What to produce: The response must contain every line from the records below that has "Revista".

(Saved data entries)
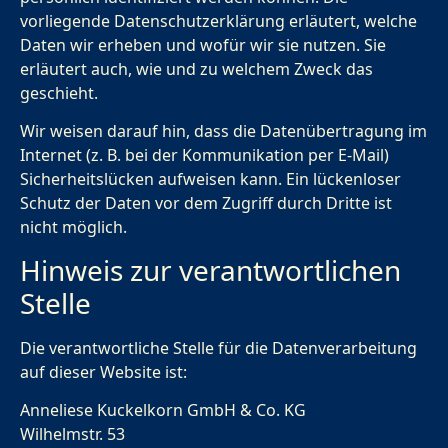
vorliegende Datenschutzerklärung erläutert, welche
Daten wir erheben und wofür wir sie nutzen. Sie
erläutert auch, wie und zu welchem Zweck das
geschieht.
Wir weisen darauf hin, dass die Datenübertragung im
Internet (z. B. bei der Kommunikation per E-Mail)
Sicherheitslücken aufweisen kann. Ein lückenloser
Schutz der Daten vor dem Zugriff durch Dritte ist
nicht möglich.
Hinweis zur verantwortlichen
Stelle
Die verantwortliche Stelle für die Datenverarbeitung
auf dieser Website ist:
Anneliese Kuckelkorn GmbH & Co. KG
Wilhelmstr. 53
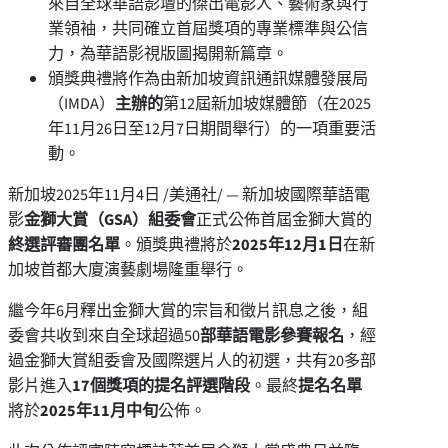
來自全球華語影壇的傑出電影人、藝術家與行
業領袖，共同確立首屆獎項的專業標準與公信
力，為華語影視版圖揭開新篇章。
頒獎典禮將作為由新加坡資訊通訊媒體發展局
（IMDA）
主辦的
第12屆新加坡媒體節（在2025
年11月26日至12月7日期間舉行）的一項重要活
動。
新加坡
2025年11月4日
/美通社/ — 新加坡國際華語電
影
金獅大賞（
GSA
）組委會
正式公佈首屆金獅大賞的
終選評審團名單
。頒獎典禮將於
2025
年
12
月
1
日
在新
加坡首都大廈演藝劇場隆重舉行。
繼今年6月釋出金獅大賞的宗旨和徵片訊息之後，組
委會共收到來自全球超過50
部
華語電影參賽報名
，經
過金獅大賞組委會及國際選片人的初選，共有20多部
影片進入
17
個獎項的提名評選階段
。最終
提名
名單
將於
2025
年
11
月
中旬
公佈。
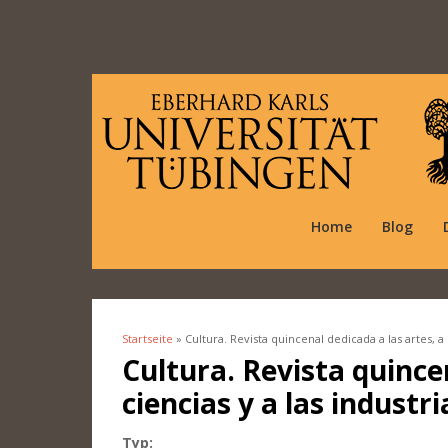
Home
Blog
Startseite
» Cultura. Revista quincenal dedicada a las artes, a l
Sie sind hier
Cultura. Revista quincen
ciencias y a las industri
Typ:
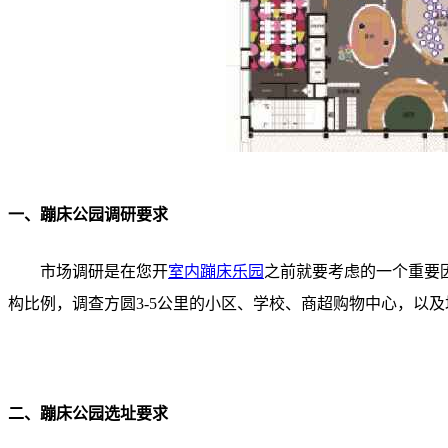
一、蹦床公园调研要求
市场调研是在您开
室内蹦床乐园
之前就要考虑的一个重要
构比例，调查方圆3-5公里的小区、学校、商超购物中心，以
二、蹦床公园选址要求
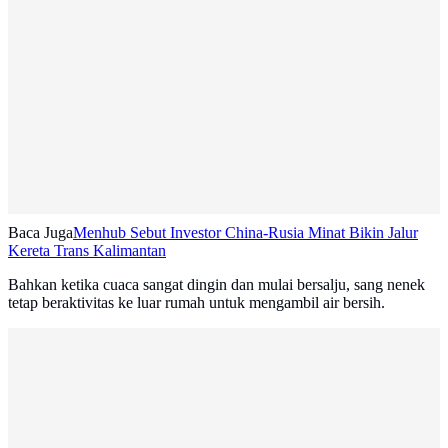
Baca Juga
Menhub Sebut Investor China-Rusia Minat Bikin Jalur
Kereta Trans Kalimantan
Bahkan ketika cuaca sangat dingin dan mulai bersalju, sang nenek
tetap beraktivitas ke luar rumah untuk mengambil air bersih.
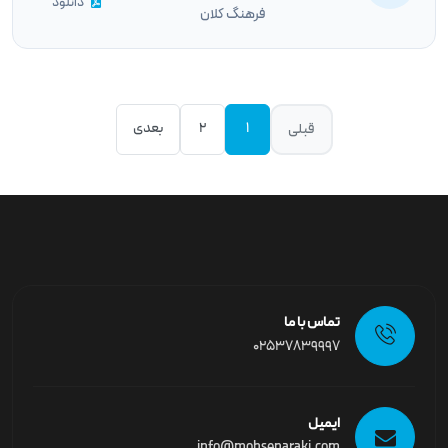
دانلود
فرهنگ کلان
1
2
بعدی
قبلی
تماس با ما
02537839997
ایمیل
info@mohsenaraki.com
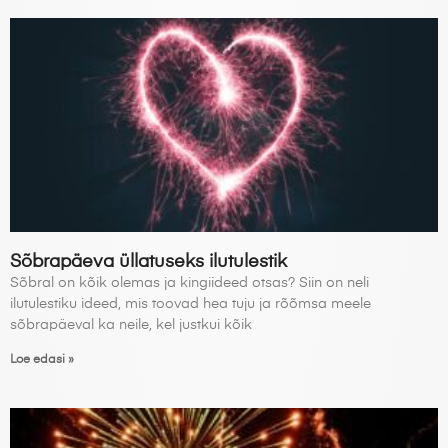
Sõbrapäeva üllatuseks ilutulestik
Sõbral on kõik olemas ja kingiideed otsas? Siin on neli
ilutulestiku ideed, mis toovad hea tuju ja rõõmsa meele
sõbrapäeval ka neile, kel justkui kõik
Loe edasi »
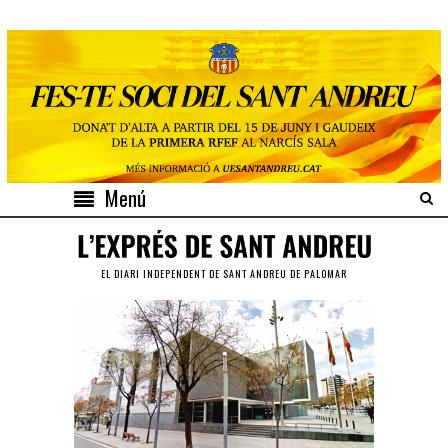
Menú
EL DIARI INDEPENDENT DE SANT ANDREU DE PALOMAR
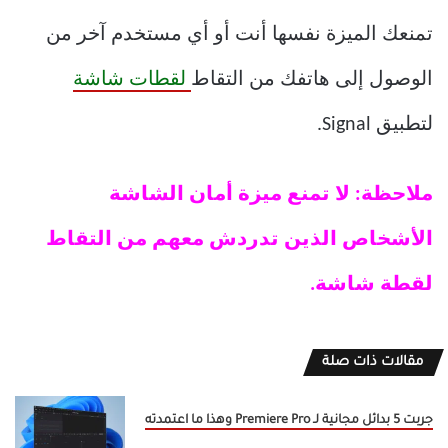
تمنعك الميزة نفسها أنت أو أي مستخدم آخر من
الوصول إلى هاتفك من التقاط
لقطات شاشة
لتطبيق Signal.
ملاحظة: لا تمنع ميزة أمان الشاشة
الأشخاص الذين تدردش معهم من التقاط
لقطة شاشة.
مقالات ذات صلة
جربت 5 بدائل مجانية لـ Premiere Pro وهذا ما اعتمدته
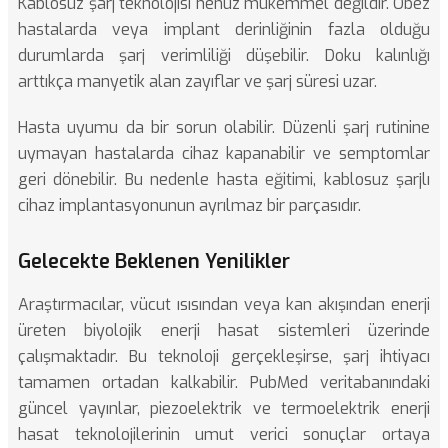
Kablosuz şarj teknolojisi henüz mükemmel değildir. Obez
hastalarda veya implant derinliğinin fazla olduğu
durumlarda şarj verimliliği düşebilir. Doku kalınlığı
arttıkça manyetik alan zayıflar ve şarj süresi uzar.
Hasta uyumu da bir sorun olabilir. Düzenli şarj rutinine
uymayan hastalarda cihaz kapanabilir ve semptomlar
geri dönebilir. Bu nedenle hasta eğitimi, kablosuz şarjlı
cihaz implantasyonunun ayrılmaz bir parçasıdır.
Gelecekte Beklenen Yenilikler
Araştırmacılar, vücut ısısından veya kan akışından enerji
üreten biyolojik enerji hasat sistemleri üzerinde
çalışmaktadır. Bu teknoloji gerçekleşirse, şarj ihtiyacı
tamamen ortadan kalkabilir.
PubMed
veritabanındaki
güncel yayınlar, piezoelektrik ve termoelektrik enerji
hasat teknolojilerinin umut verici sonuçlar ortaya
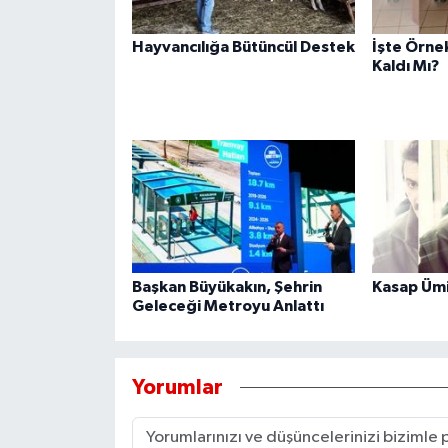
Hayvancılığa Bütüncül Destek
İşte Örnek
Kaldı Mı?
Başkan Büyükakın, Şehrin
Kasap Ümit
Geleceği Metroyu Anlattı
Yorumlar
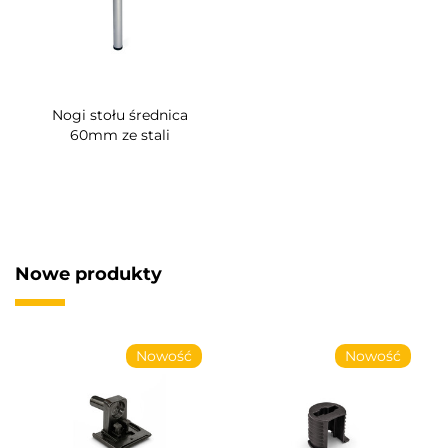
Nogi stołu średnica
60mm ze stali
Nowe produkty
Nowość
Nowość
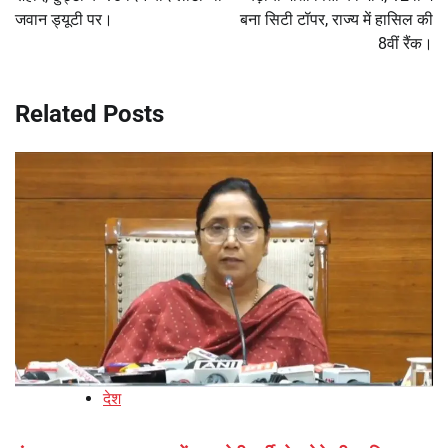
जवान ड्यूटी पर।
बना सिटी टॉपर, राज्य में हासिल की
8वीं रैंक।
Related Posts
देश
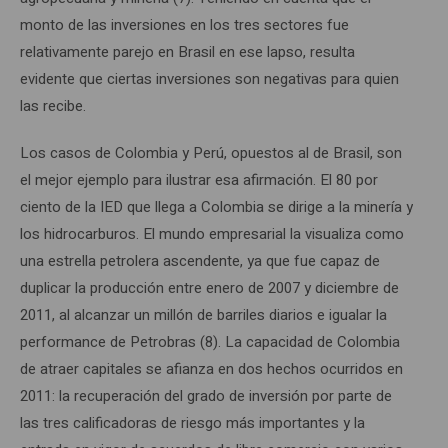
monto de las inversiones en los tres sectores fue
relativamente parejo en Brasil en ese lapso, resulta
evidente que ciertas inversiones son negativas para quien
las recibe.
Los casos de Colombia y Perú, opuestos al de Brasil, son
el mejor ejemplo para ilustrar esa afirmación. El 80 por
ciento de la IED que llega a Colombia se dirige a la minería y
los hidrocarburos. El mundo empresarial la visualiza como
una estrella petrolera ascendente, ya que fue capaz de
duplicar la producción entre enero de 2007 y diciembre de
2011, al alcanzar un millón de barriles diarios e igualar la
performance de Petrobras (8). La capacidad de Colombia
de atraer capitales se afianza en dos hechos ocurridos en
2011: la recuperación del grado de inversión por parte de
las tres calificadoras de riesgo más importantes y la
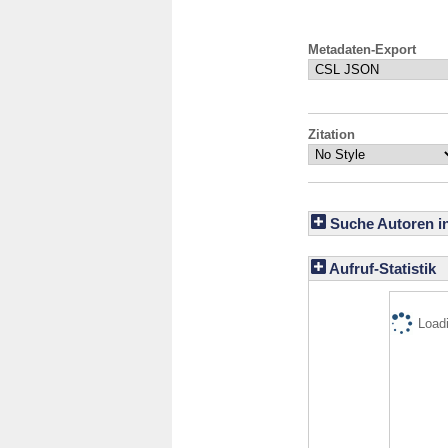
Metadaten-Export
Zitation
Suche Autoren i
Aufruf-Statistik
Loadi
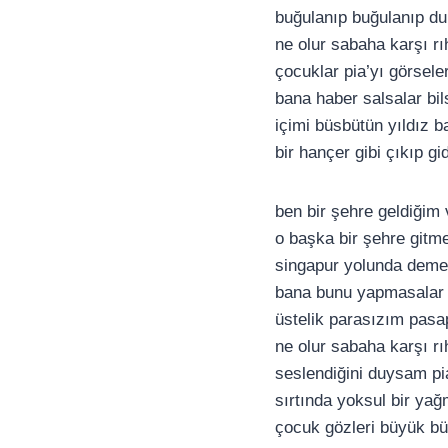
buğulanıp buğulanıp 
ne olur sabaha karşı r
çocuklar pia’yı görsele
bana haber salsalar bi
içimi büsbütün yıldız b
bir hançer gibi çıkıp g
ben bir şehre geldiğim 
o başka bir şehre gitm
singapur yolunda deme
bana bunu yapmasalar
üstelik parasızım pas
ne olur sabaha karşı r
seslendiğini duysam pi
sırtında yoksul bir yağ
çocuk gözleri büyük b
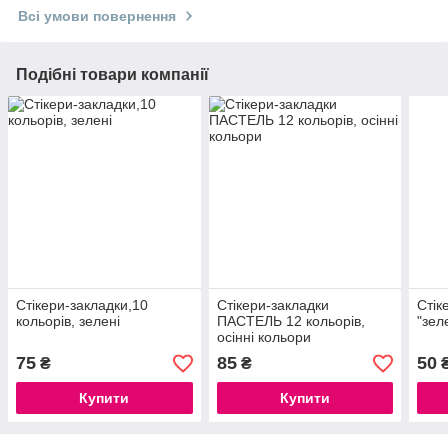
Всі умови повернення
Подібні товари компанії
Стікери-закладки,10
Стікери-закладки
Стік
кольорів, зелені
ПАСТЕЛЬ 12 кольорів,
"зел
осінні кольори
75
85
50
₴
₴
Купити
Купити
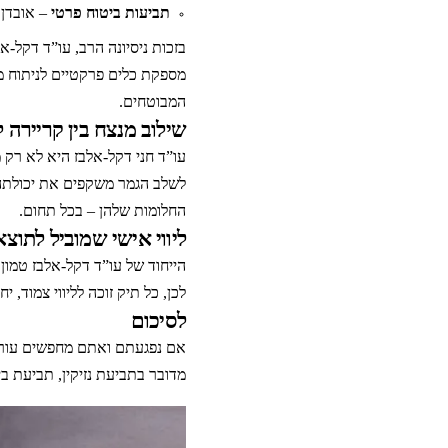
תביעות ביטוח פרטי
– אובדן 
בזכות ניסיונה הרב, עו”ד דקל-א
מספקת כלים פרקטיים לניתוח מ
המבוטחים.
שילוב מנצח בין קריירה
לשלב הגמר משקפים את יכולתה ל
החלומות שלהן – בכל תחום.
ליווי אישי שמוביל לתוצא
הייחוד של עו”ד דקל-אלבז טמון
לכן, כל תיק זוכה לליווי צמוד, 
לסיכום
אם נפגעתם ואתם מחפשים עורכת 
מדובר בתביעת נזיקין, תביעת בי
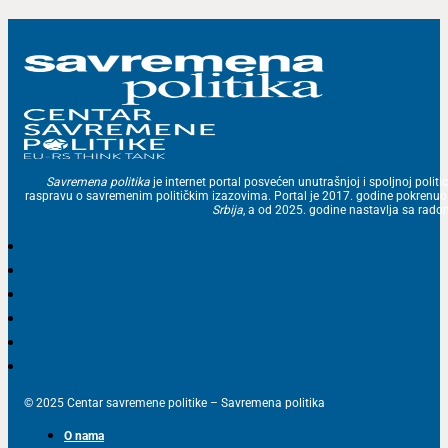
Savremena politika
je internet portal posvećen unutrašnjoj i spoljnoj politic
raspravu o savremenim političkim izazovima. Portal je 2017. godine pokrenu
Srbija
, a od 2025. godine nastavlja sa ra
© 2025 Centar savremene politike – Savremena politika
O nama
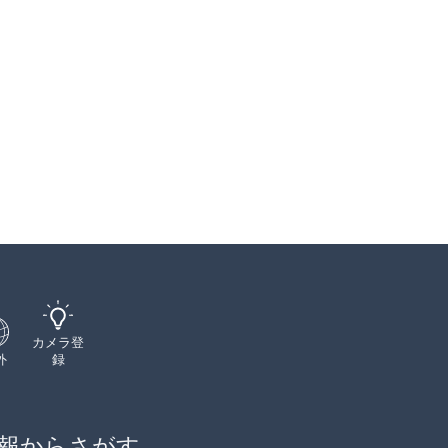
カメラ登
外
録
報からさがす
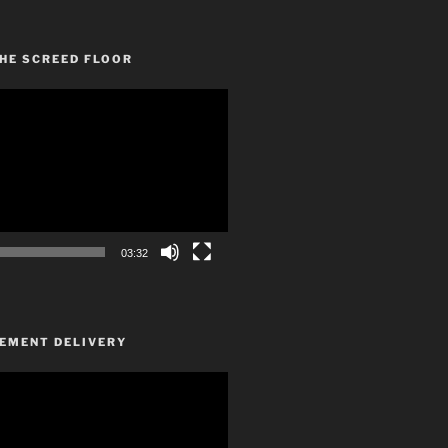
HE SCREED FLOOR
03:32
CEMENT DELIVERY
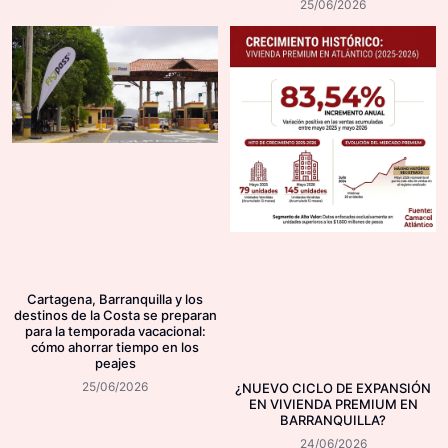
25/06/2026
Cartagena, Barranquilla y los
destinos de la Costa se preparan
para la temporada vacacional:
cómo ahorrar tiempo en los
peajes
25/06/2026
¿NUEVO CICLO DE EXPANSIÓN
EN VIVIENDA PREMIUM EN
BARRANQUILLA?
24/06/2026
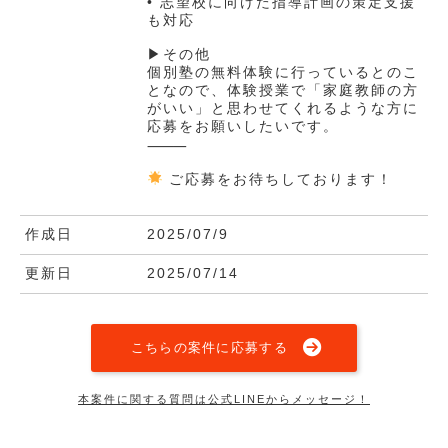
• 志望校に向けた指導計画の策定支援
も対応
▶その他
個別塾の無料体験に行っているとのこ
となので、体験授業で「家庭教師の方
がいい」と思わせてくれるような方に
応募をお願いしたいです。
⸻
ご応募をお待ちしております！
作成日
2025/07/9
更新日
2025/07/14
こちらの案件に応募する
本案件に関する質問は公式LINEからメッセージ！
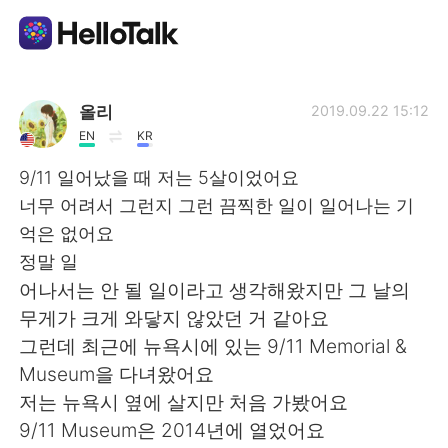
Aplicativo de troca de idioma
올리
2019.09.22 15:12
EN
KR
AI Grammar Checker
9/11 일어났을 때 저는 5살이었어요
너무 어려서 그런지 그런 끔찍한 일이 일어나는 기
Português
억은 없어요
정말 일
어나서는 안 될 일이라고 생각해왔지만 그 날의
English
简体中文
무게가 크게 와닿지 않았던 거 같아요
그런데 최근에 뉴욕시에 있는 9/11 Memorial &
繁體中文
Español
Museum을 다녀왔어요
저는 뉴욕시 옆에 살지만 처음 가봤어요
العربية
Français
9/11 Museum은 2014년에 열었어요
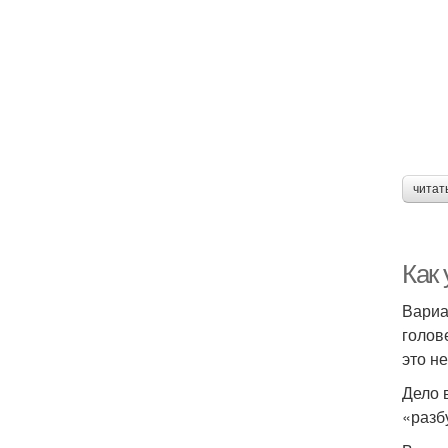
читат
Как 
Вариа
голов
это не
Дело 
«разб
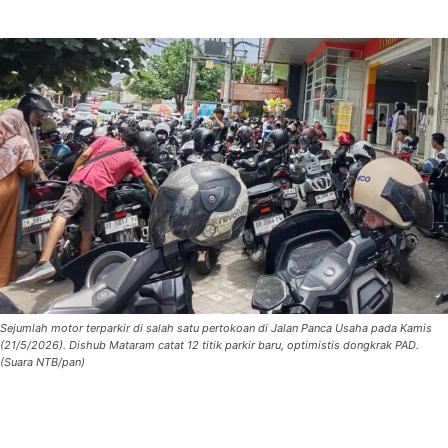
Sejumlah motor terparkir di salah satu pertokoan di Jalan Panca Usaha pada Kamis
(21/5/2026). Dishub Mataram catat 12 titik parkir baru, optimistis dongkrak PAD.
(Suara NTB/pan)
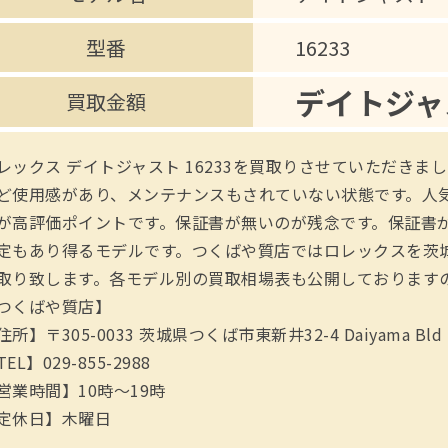
型番
16233
デイトジャ
買取金額
レックス デイトジャスト 16233を買取りさせていただきま
ど使用感があり、メンテナンスもされていない状態です。人
が高評価ポイントです。保証書が無いのが残念です。保証書
定もあり得るモデルです。つくばや質店ではロレックスを茨
取り致します。各モデル別の買取相場表も公開しております
つくばや質店】
住所】〒305-0033 茨城県つくば市東新井32-4 Daiyama Bld
EL】029-855-2988
営業時間】10時～19時
定休日】木曜日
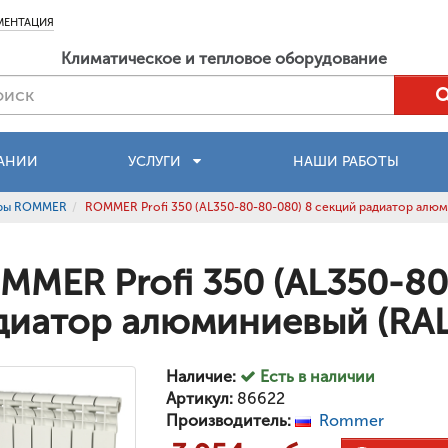
МЕНТАЦИЯ
Климатическое и тепловое оборудование
АНИИ
УСЛУГИ
НАШИ РАБОТЫ
оры ROMMER
ROMMER Profi 350 (AL350-80-80-080) 8 секций радиатор алю
MMER Profi 350 (AL350-80
диатор алюминиевый (RAL
Наличие:
Есть в наличии
Артикул:
86622
Производитель:
Rommer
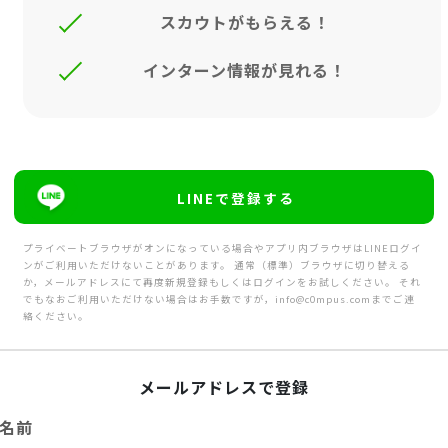
スカウトがもらえる！
インターン情報が見れる！
LINEで登録する
プライベートブラウザがオンになっている場合やアプリ内ブラウザはLINEログイ
ンがご利用いただけないことがあります。 通常（標準）ブラウザに切り替える
か，メールアドレスにて再度新規登録もしくはログインをお試しください。 それ
でもなおご利用いただけない場合はお手数ですが，info@c0mpus.comまでご連
絡ください。
メールアドレスで登録
名前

Written reply:
» Cultura. Revista quincenal dedicada a las artes, a l
Cultura. Revista quincen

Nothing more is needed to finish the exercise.